Calculator Inputs
Formula Used
The calculator treats antenna power as a range rating in meters. For one antenna type, the effective vessel power is:
Vessel Power = Single Antenna Power × Antenna Count ^ Combinability Exponent
The maximum link range is:
Maximum Range = √(Vessel Power × Target Power)
The safety test uses:
Required Safe Range = Entered Distance × (1 + Safety Margin ÷ 100)
If maximum range is greater than required safe range, the planned hop passes the margin test.
How To Use This Calculator
- Select the antenna installed on your craft.
- Enter how many matching antennas are active.
- Keep the default exponent or enter your preferred setting.
- Choose a DSN target or enter relay power manually.
- Enter the expected separation distance for the hop.
- Add a safety margin for orbit changes and poor geometry.
- Press calculate and review the result above the form.
- Use CSV or PDF export to save the calculation.
Example Data Table
| Mission Case | Craft Antenna | Count | Target | Approximate Range | Use Case |
|---|---|---|---|---|---|
| Kerbin Moon Probe | Communotron 16 | 1 | Level 1 Network | 31.623 Mm | Early Mun and Minmus work |
| Duna Relay Test | RA-15 Relay | 1 | Level 3 Network | 61.237 Gm | Interplanetary relay planning |
| Outer System Relay | RA-100 Relay | 2 | Level 3 Network | 205.048 Gm | Large mission network design |
KSP Antenna Planning Guide
A long probe flight can fail because one link is weak. KSP uses a simple range model, but mission geometry can still surprise players. This calculator helps you test craft power, target power, distance, and safety margin before launch.
Why Antenna Range Matters
CommNet links decide whether a probe can receive commands, send science, and hold maneuver control. A craft near Kerbin may work with a small antenna. The same craft near Duna, Jool, or Eeloo may need relay hardware or a stronger Deep Space Network. Planning range early saves mass and prevents dead vessels.
How The Tool Helps
Enter an antenna type, antenna count, target source, and current distance. The tool combines same antennas with a chosen exponent. It then compares the effective vessel power with the target power. The answer shows maximum link range, range load, spare distance, required safe range, and extra antennas needed when the link is short.
Relay And DSN Choices
A DSN target is useful for direct contact with Kerbin. A relay target is useful when another satellite carries the signal. Relay chains only work when each hop has enough range. One strong final hop cannot repair a weak earlier hop. Check every expected hop separately.
Stacking Antennas
Multiple antennas help, but they do not add in a straight line. The exponent models the reduced gain from stacking. A higher exponent gives more benefit. A lower exponent is more conservative. Use your game settings or preferred chart value.
Mission Tips
Add a safety margin for inclined or eccentric orbits. Test worst case separation, not just average distance. Compare direct and relay paths. Keep probe cores powered. Remember that blocked bodies can interrupt links. A wide relay network can solve coverage gaps.
Reading The Result
A connected result means the entered distance is within maximum range. A safe result means it also clears your chosen margin. A failed result gives suggested minimum vessel power, target power, and antenna count.
Good Defaults
Start with the stock exponent shown in the form. Use meters for exact work. Use gigameters for planet scale planning. Record one calculation for each relay hop. Export the result when comparing several launch designs or tracking station upgrades later.
FAQs
1. What does antenna power mean here?
It is the range rating used by the communication system. The calculator stores it in meters, then displays friendly units such as kilometers, megameters, or gigameters.

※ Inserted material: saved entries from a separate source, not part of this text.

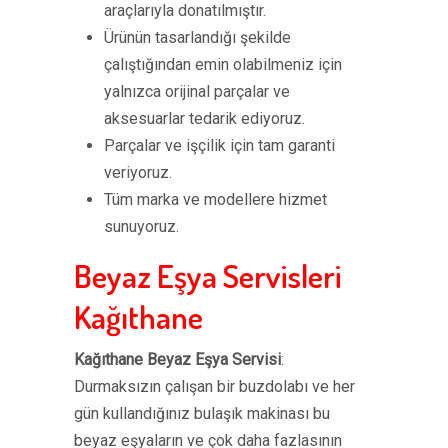
araçlarıyla donatılmıştır.
Ürünün tasarlandığı şekilde
çalıştığından emin olabilmeniz için
yalnızca orijinal parçalar ve
aksesuarlar tedarik ediyoruz.
Parçalar ve işçilik için tam garanti
veriyoruz.
Tüm marka ve modellere hizmet
sunuyoruz.
Beyaz Eşya Servisleri
Kağıthane
Kağıthane Beyaz Eşya Servisi
:
Durmaksızın çalışan bir buzdolabı ve her
gün kullandığınız bulaşık makinası bu
beyaz eşyaların ve çok daha fazlasının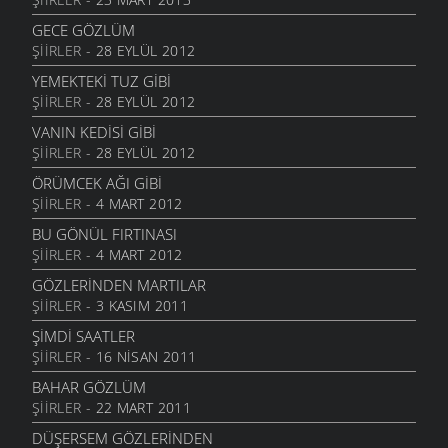
GECE GÖZLÜM
ŞIIRLER
- 28 EYLÜL 2012
YEMEKTEKI TUZ GIBI
ŞIIRLER
- 28 EYLÜL 2012
VANIN KEDISI GIBI
ŞIIRLER
- 28 EYLÜL 2012
ÖRÜMCEK AĞI GIBI
ŞIIRLER
- 4 MART 2012
BU GÖNÜL FIRTINASI
ŞIIRLER
- 4 MART 2012
GÖZLERINDEN MARTILAR
ŞIIRLER
- 3 KASIM 2011
ŞIMDI SAATLER
ŞIIRLER
- 16 NISAN 2011
BAHAR GÖZLÜM
ŞIIRLER
- 22 MART 2011
DÜŞERSEM GÖZLERINDEN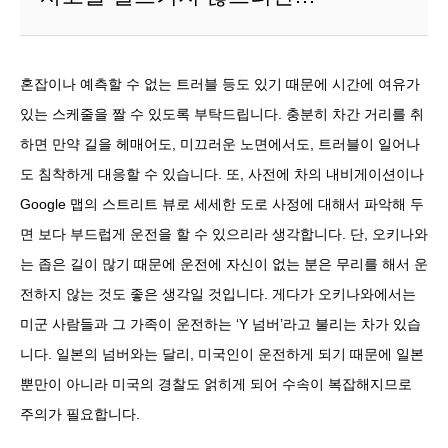
혼잡이나 예측할 수 없는 트러블 등도 있기 때문에 시간에 여유가
있는 스케줄을 짤 수 있도록 부탁드립니다. 충분히 차간 거리를 취
하면 만약 길을 헤매어도, 미끄러운 노면에서도, 트러블이 일어나
도 침착하게 대응할 수 있습니다. 또, 사전에 차의 내비게이션이나
Google 맵의 스트리트 뷰로 세세한 도로 사정에 대해서 파악해 두
면 보다 부드럽게 운전을 할 수 있으리라 생각합니다. 단, 오키나와
는 좁은 길이 많기 때문에 운전에 자신이 없는 분은 무리를 해서 운
전하지 않는 것도 좋은 생각일 것입니다. 게다가 오키나와에서는
미군 사람들과 그 가족이 운전하는 ‘Y 넘버’라고 불리는 차가 있습
니다. 일본의 넘버와는 달리, 미국인이 운전하게 되기 때문에 일본
뿐만이 아니라 미국의 경찰도 얽히게 되어 수속이 복잡해지므로
주의가 필요합니다.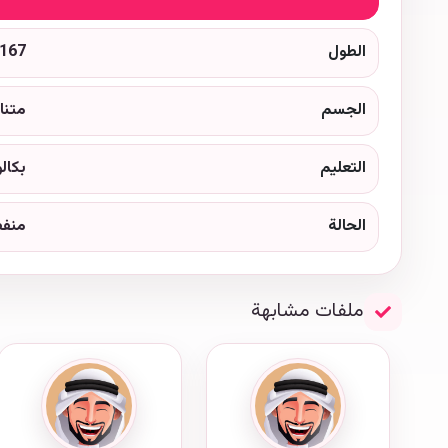
الطول
167
الجسم
متنا
التعليم
بكال
الحالة
منف
ملفات مشابهة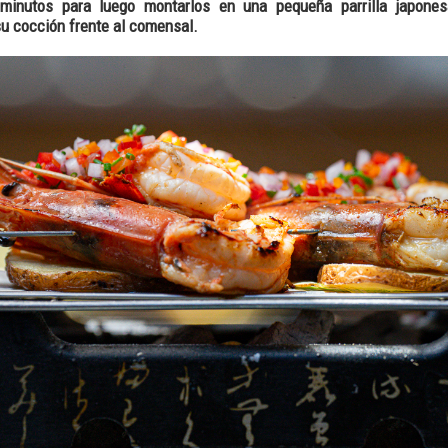
 minutos para luego montarlos en una pequeña parrilla japone
su cocción frente al comensal.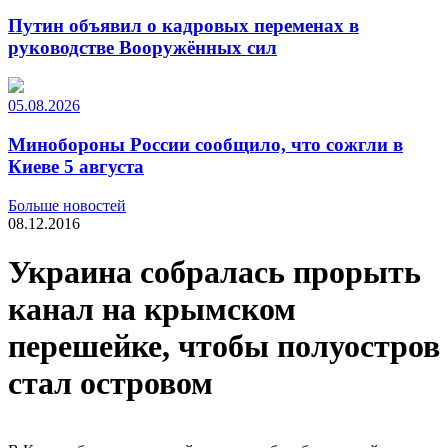
Путин объявил о кадровых переменах в
руководстве Вооружённых сил
05.08.2026
Минобороны России сообщило, что сожгли в
Киеве 5 августа
Больше новостей
08.12.2016
Украина собралась прорыть
канал на крымском
перешейке, чтобы полуостров
стал островом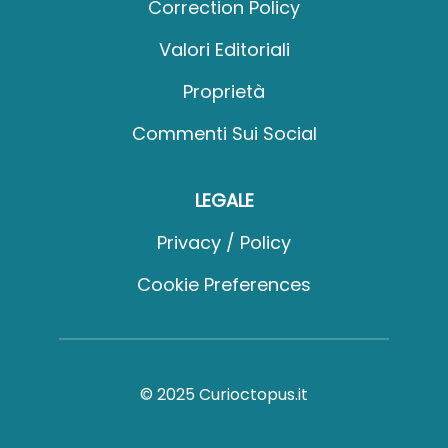
Correction Policy
Valori Editoriali
Proprietà
Commenti Sui Social
LEGALE
Privacy / Policy
Cookie Preferences
© 2025 Curioctopus.it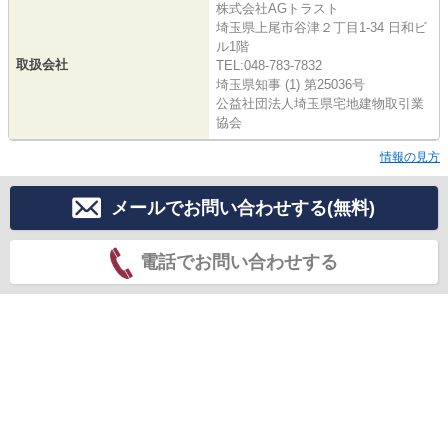
株式会社AGトラスト
埼玉県上尾市谷津２丁目1-34 日和ビ
ル1階
取扱会社
TEL:048-783-7832
埼玉県知事 (1) 第25036号
公益社団法人埼玉県宅地建物取引業
協会
情報の見方
メールでお問い合わせする(無料)
電話でお問い合わせする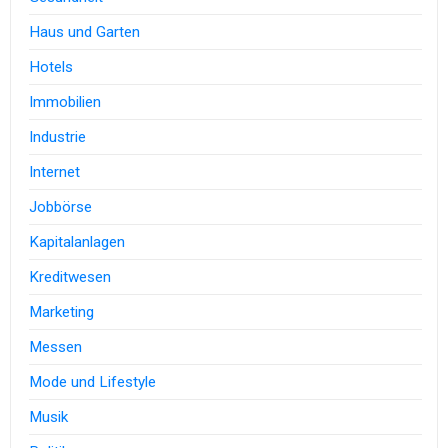
Haus und Garten
Hotels
Immobilien
Industrie
Internet
Jobbörse
Kapitalanlagen
Kreditwesen
Marketing
Messen
Mode und Lifestyle
Musik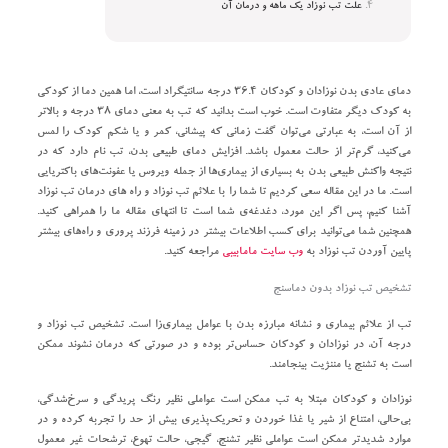
علت تب نوزاد یک ماهه و درمان آن
دمای عادی بدن نوزادان و کودکان ۳۶.۴ درجه سانتیگراد است، اما همین دما از کودکی
به کودک دیگر متفاوت است. خوب است بدانید که تب به معنی دمای ۳۸ درجه و بالاتر
از آن است، به عبارتی می‌توان گفت زمانی که پیشانی، کمر و یا شکم کودک را لمس
می‌کنید، گرم‌تر از حالت معمول باشد. افزایش دمای طبیعی بدن، تب نام دارد که در
نتیجه واکنش طبیعی بدن به بسیاری از بیماری‌ها از جمله ویروس یا عفونت‌های باکتریایی
است. ما در این مقاله سعی کردیم تا شما را با علائم تب نوزاد و راه‌ های درمان تب نوزاد
آشنا کنیم، پس اگر این مورد، دغدغه‌ی شما است تا انتهای مقاله ما را همراهی کنید.
همچنین شما می‌توانید برای کسب اطلاعات بیشتر در زمینه فرزند پروری و راه‌های بیشتر
پایین آوردن تب نوزاد به
وب سایت مامابیبی
مراجعه کنید.
تشخیص تب نوزاد بدون دماسنج
تب از علائم بیماری و نشانه مبارزه بدن با عوامل بیماری‌زا است. تشخیص تب نوزاد و
درجه آن، در نوزادان و کودکان حساس‌تر بوده و در صورتی که درمان نشوند ممکن
است به تشنج یا مننژیت بینجامند.
نوزادان و کودکان مبتلا به تب ممکن است عواملی نظیر رنگ پریدگی و سرخ‌شدگی،
بی‌حالی، امتناع از شیر یا غذا خوردن و تحریک‌پذیری بیش از حد را تجربه کرده و در
موارد شدید‌تر ممکن است عواملی نظیر تشنج، گیجی، حالت تهوع، ترشحات غیر معمول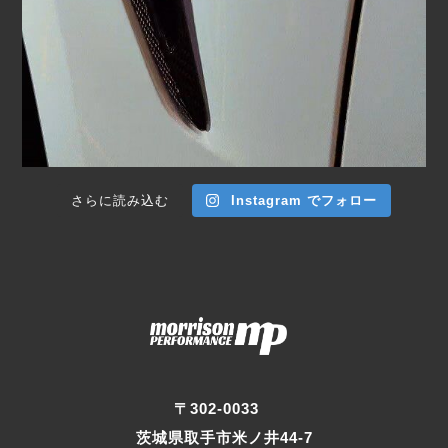
さらに読み込む
Instagram でフォロー
〒302-0033
茨城県取手市米ノ井44-7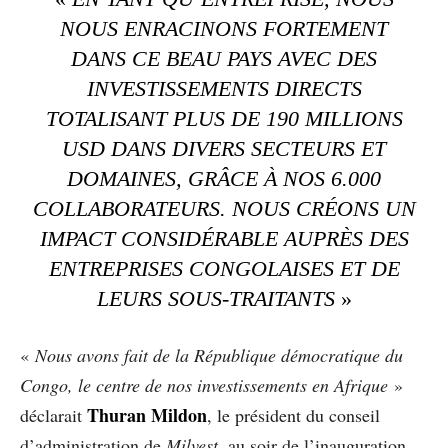
NOUS ENRACINONS FORTEMENT
DANS CE BEAU PAYS AVEC DES
INVESTISSEMENTS DIRECTS
TOTALISANT PLUS DE 190 MILLIONS
USD DANS DIVERS SECTEURS ET
DOMAINES, GRÂCE À NOS 6.000
COLLABORATEURS. NOUS CRÉONS UN
IMPACT CONSIDÉRABLE AUPRÈS DES
ENTREPRISES CONGOLAISES ET DE
LEURS SOUS-TRAITANTS
»
«
Nous avons fait de la République démocratique du
Congo, le centre de nos investissements en Afrique
»
Thuran Mildon
déclarait
, le président du conseil
d’administration de
Milvest,
au soir de l’inauguration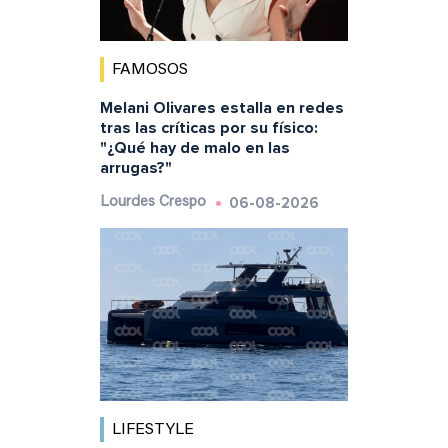
FAMOSOS
Melani Olivares estalla en redes
tras las críticas por su físico:
"¿Qué hay de malo en las
arrugas?"
06-08-2026
Lourdes Crespo
LIFESTYLE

2. Can I calculate a relay to relay hop?
Yes. Choose the custom target option. Enter the effective power of the other relay vessel. Then enter the distance between both relay points.
3. Why does stacking not add linearly?
Stacking uses a combinability exponent. This reduces the gain from extra antennas. It makes two identical antennas helpful, but not twice as powerful in many cases.
4. What exponent should I use?
The default value is 0.75. Use another value when your save, mod, or reference chart uses different antenna combinability settings.
5. Does this calculator handle signal occlusion?
No. It checks range only. Plan relay placement separately because planets, moons, and the sun can block otherwise valid communication paths.
6. Why include a safety margin?
Planet distance changes during orbits. A safety margin helps cover imperfect transfer windows, eccentric paths, relay drift, and measurement mistakes.
7. What is the target power for Kerbin contact?
Use the Deep Space Network option. Select the tracking station level that matches your save. Higher levels provide stronger target power.
8. Can I export repeated mission tests?
Yes. Calculate one case, then use the CSV or PDF button. Repeat the process for other antenna counts, relays, and target distances.